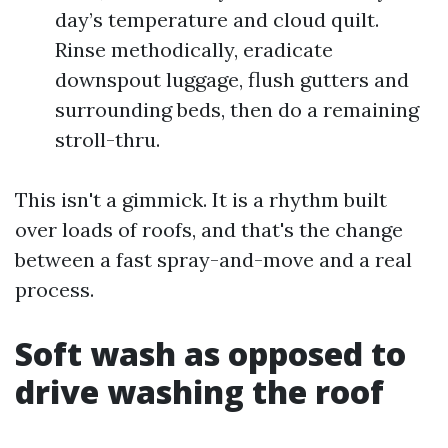
day’s temperature and cloud quilt.
Rinse methodically, eradicate
downspout luggage, flush gutters and
surrounding beds, then do a remaining
stroll-thru.
This isn't a gimmick. It is a rhythm built
over loads of roofs, and that's the change
between a fast spray-and-move and a real
process.
Soft wash as opposed to
drive washing the roof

▶ [What the exercise asks]
Print exactly the line containing "This isn't a gimmick. It is a rhythm built" and every line after it through the end of the records above, and nothing else.

▶ [Output for this exercise]
This isn't a gimmick. It is a rhythm built
over loads of roofs, and that's the change
between a fast spray-and-move and a real
process.
Soft wash as opposed to
drive washing the roof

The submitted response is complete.